> [Source records]

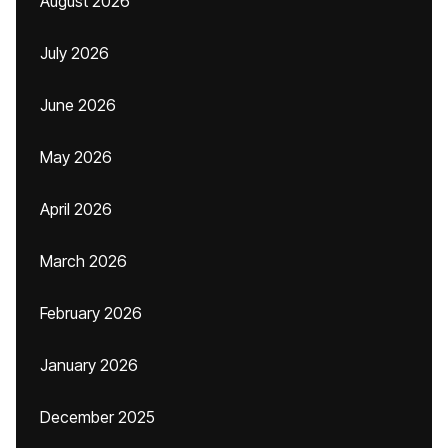
August 2026
July 2026
June 2026
May 2026
April 2026
March 2026
February 2026
January 2026
December 2025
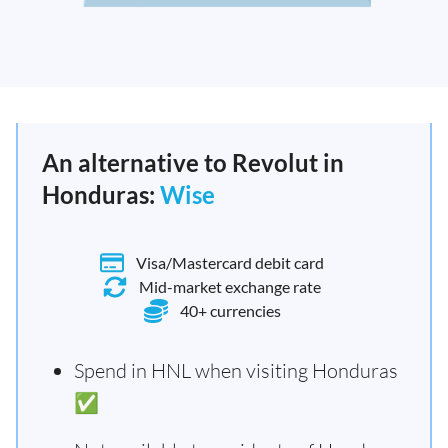
An alternative to Revolut in
Honduras:
Wise
Visa/Mastercard debit card
Mid-market exchange rate
40+ currencies
Spend in HNL when visiting Honduras
✅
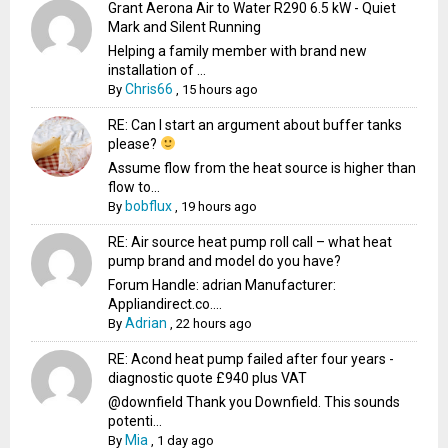
Grant Aerona Air to Water R290 6.5 kW - Quiet
Mark and Silent Running
Helping a family member with brand new
installation of ...
Chris66
By
,
15 hours ago
RE: Can I start an argument about buffer tanks
please?
Assume flow from the heat source is higher than
flow to...
bobflux
By
,
19 hours ago
RE: Air source heat pump roll call – what heat
pump brand and model do you have?
Forum Handle: adrian Manufacturer:
Appliandirect.co....
Adrian
By
,
22 hours ago
RE: Acond heat pump failed after four years -
diagnostic quote £940 plus VAT
@downfield Thank you Downfield. This sounds
potenti...
Mia
By
,
1 day ago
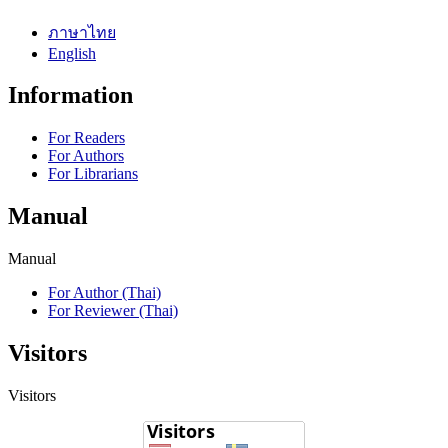
ภาษาไทย
English
Information
For Readers
For Authors
For Librarians
Manual
Manual
For Author (Thai)
For Reviewer (Thai)
Visitors
Visitors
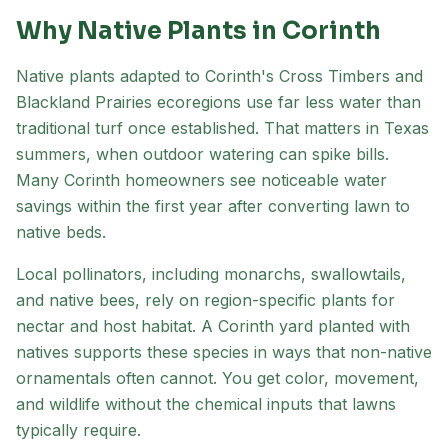
Why Native Plants in
Corinth
Native plants adapted to
Corinth
's
Cross Timbers and
Blackland Prairies
ecoregion
s
use far less water than
traditional turf once established. That matters in Texas
summers, when outdoor watering can spike bills.
Many
Corinth
homeowners see noticeable water
savings within the first year after converting lawn to
native beds.
Local pollinators, including monarchs, swallowtails,
and native bees, rely on region-specific plants for
nectar and host habitat. A
Corinth
yard planted with
natives supports these species in ways that non-native
ornamentals often cannot. You get color, movement,
and wildlife without the chemical inputs that lawns
typically require.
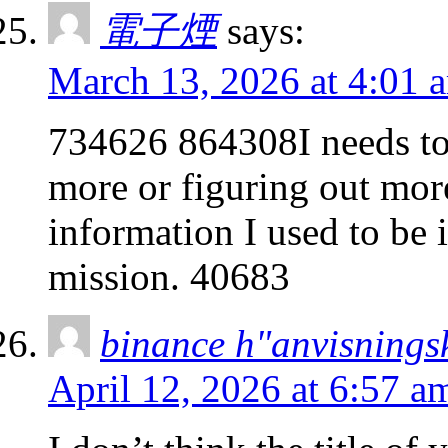
電子煙
says:
March 13, 2026 at 4:01 
734626 864308I needs to
more or figuring out mor
information I used to be i
mission. 40683
binance h"anvisnings
April 12, 2026 at 6:57 a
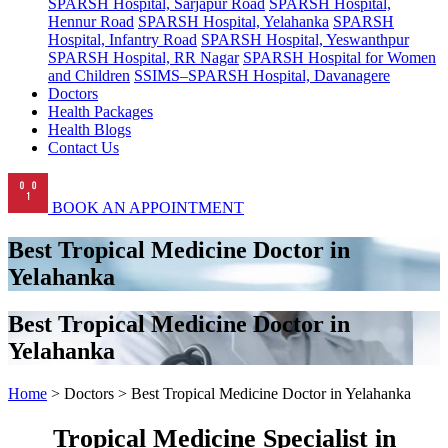
SPARSH Hospital, Sarjapur Road
SPARSH Hospital,
Hennur Road
SPARSH Hospital, Yelahanka
SPARSH
Hospital, Infantry Road
SPARSH Hospital, Yeswanthpur
SPARSH Hospital, RR Nagar
SPARSH Hospital for Women
and Children
SSIMS–SPARSH Hospital, Davanagere
Doctors
Health Packages
Health Blogs
Contact Us
BOOK AN APPOINTMENT
Best Tropical Medicine Doctor in
Yelahanka
Best Tropical Medicine Doctor in
Yelahanka
Home
> Doctors > Best Tropical Medicine Doctor in Yelahanka
Tropical Medicine Specialist in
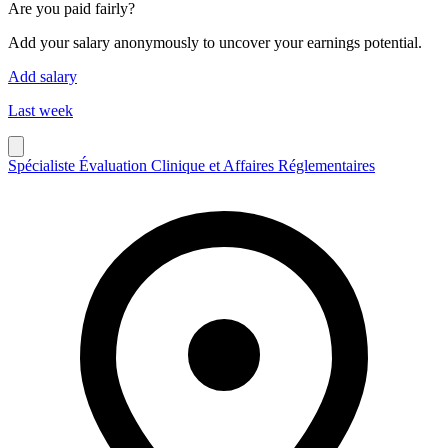
Are you paid fairly?
Add your salary anonymously to uncover your earnings potential.
Add salary
Last week
Spécialiste Évaluation Clinique et Affaires Réglementaires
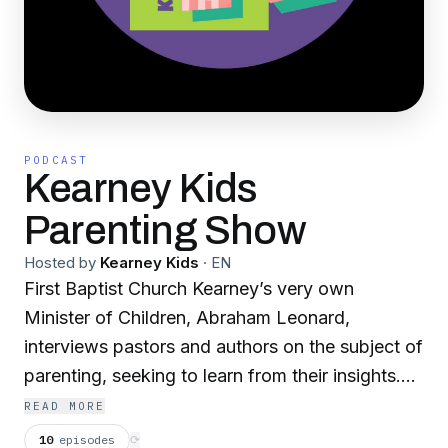
PODCAST
Kearney Kids
Parenting Show
Hosted by
Kearney Kids
·
EN
First Baptist Church Kearney’s very own
Minister of Children, Abraham Leonard,
interviews pastors and authors on the subject of
parenting, seeking to learn from their insights.
We hope and pray that this resource is
READ MORE
transformative for your parenting!
10
episodes
⟳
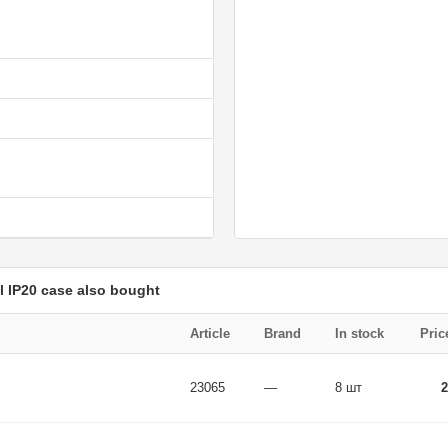
 IP20 case also bought
Article
Brand
In stock
Pric
23065
—
8 шт
2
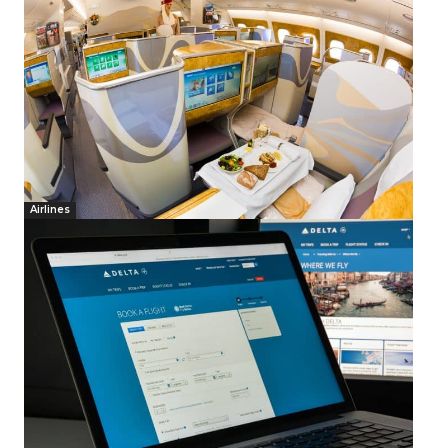
Airlines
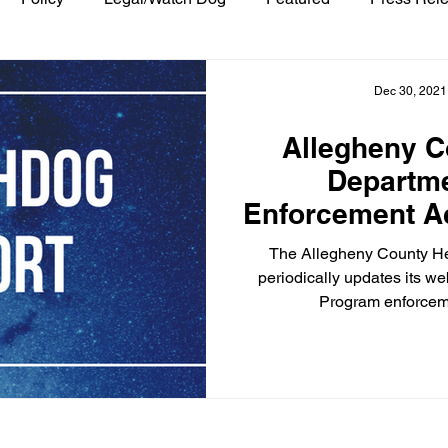
Dec 30, 2021
Allegheny C
Departm
Enforcement Ac
Asbestos
The Allegheny County H
periodically updates its we
Program enforceme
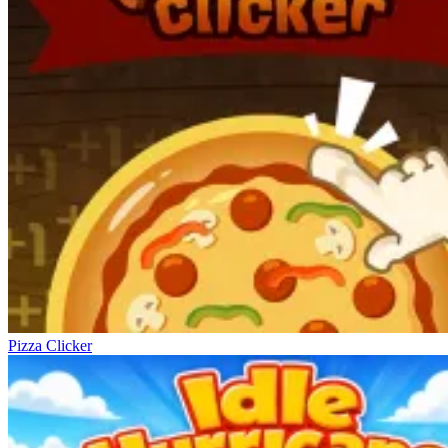
Pizza Clicker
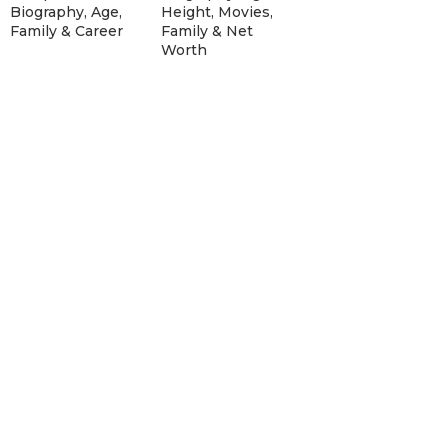
Biography, Age,
Height, Movies,
Family & Career
Family & Net
Worth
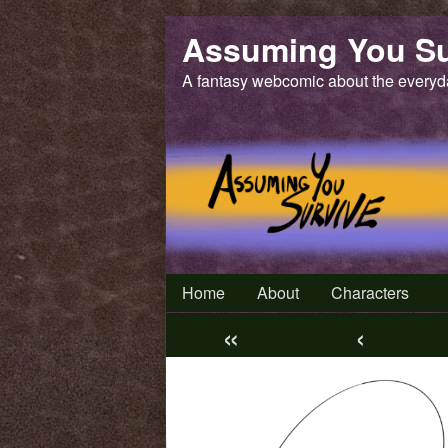
Skip
Assuming You Su
to
content
A fantasy webcomic about the everyd
Home
About
Characters
«
‹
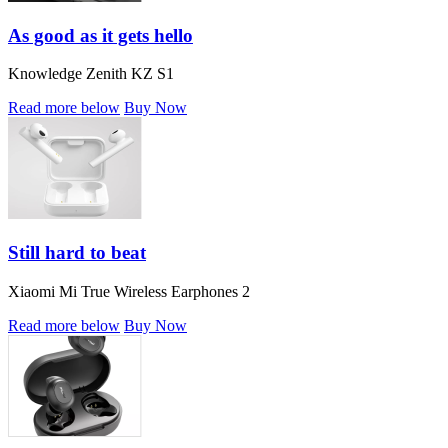
As good as it gets hello
Knowledge Zenith KZ S1
Read more below
Buy Now
Still hard to beat
Xiaomi Mi True Wireless Earphones 2
Read more below
Buy Now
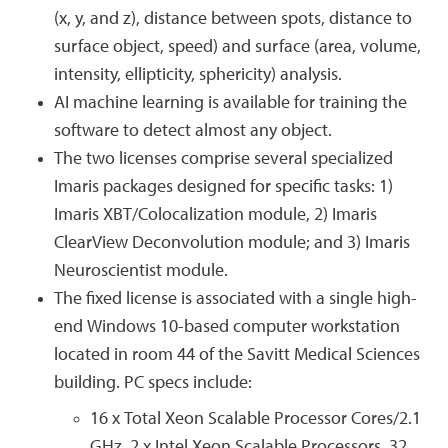
(x, y, and z), distance between spots, distance to
surface object, speed) and surface (area, volume,
intensity, ellipticity, sphericity) analysis.
AI machine learning is available for training the
software to detect almost any object.
The two licenses comprise several specialized
Imaris packages designed for specific tasks: 1)
Imaris XBT/Colocalization module, 2) Imaris
ClearView Deconvolution module; and 3) Imaris
Neuroscientist module.
The fixed license is associated with a single high-
end Windows 10-based computer workstation
located in room 44 of the Savitt Medical Sciences
building. PC specs include:
16 x Total Xeon Scalable Processor Cores/2.1
GHz, 2 x Intel Xeon Scalable Processors, 32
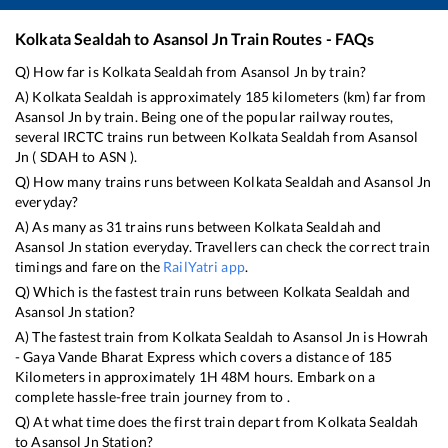
Kolkata Sealdah
to
Asansol Jn
Train Routes - FAQs
Q) How far is
Kolkata Sealdah
from
Asansol Jn
by train?
A)
Kolkata Sealdah
is approximately
185
kilometers (km) far from
Asansol Jn
by train. Being one of the popular railway routes,
several IRCTC trains run between
Kolkata Sealdah
from
Asansol
Jn
(
SDAH
to
ASN
).
Q) How many trains runs between
Kolkata Sealdah
and
Asansol Jn
everyday?
A) As many as
31
trains runs between
Kolkata Sealdah
and
Asansol Jn
station everyday. Travellers can check the correct train
timings and fare on the
RailYatri app
.
Q) Which is the fastest train runs between
Kolkata Sealdah
and
Asansol Jn
station?
A) The fastest train from
Kolkata Sealdah
to
Asansol Jn
is
Howrah
- Gaya Vande Bharat Express
which covers a distance of
185
Kilometers in approximately
1
H
48
M hours. Embark on a
complete hassle-free train journey from to .
Q) At what time does the first train depart from
Kolkata Sealdah
to
Asansol Jn
Station?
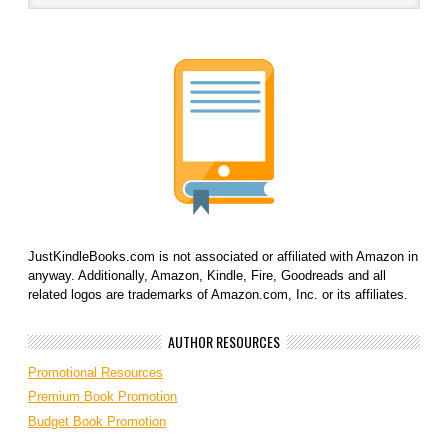
JustKindleBooks.com is not associated or affiliated with Amazon in
anyway. Additionally, Amazon, Kindle, Fire, Goodreads and all
related logos are trademarks of Amazon.com, Inc. or its affiliates.
AUTHOR RESOURCES
Promotional Resources
Premium Book Promotion
Budget Book Promotion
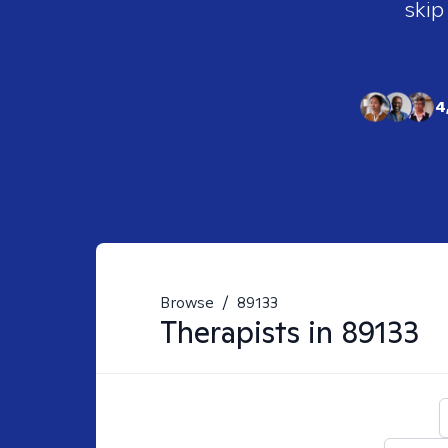
skip
4
Browse
/
89133
Therapists in
89133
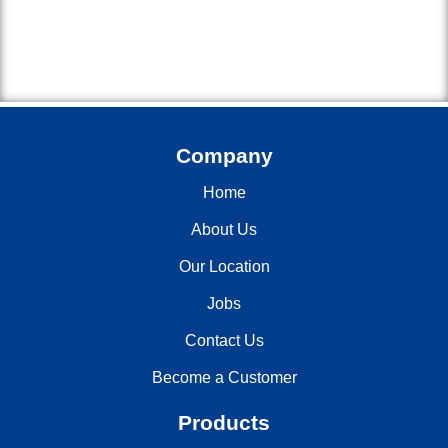
Company
Home
About Us
Our Location
Jobs
Contact Us
Become a Customer
Products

> [What needs to be done]
Each line in the listing above that includes the word "Tropical" needs to be copied out.

> [Exercise output]
Best Tropical Medicine Doctor in
Best Tropical Medicine Doctor in
> Doctors > Best Tropical Medicine Doctor in Yelahanka
Tropical Medicine Specialist in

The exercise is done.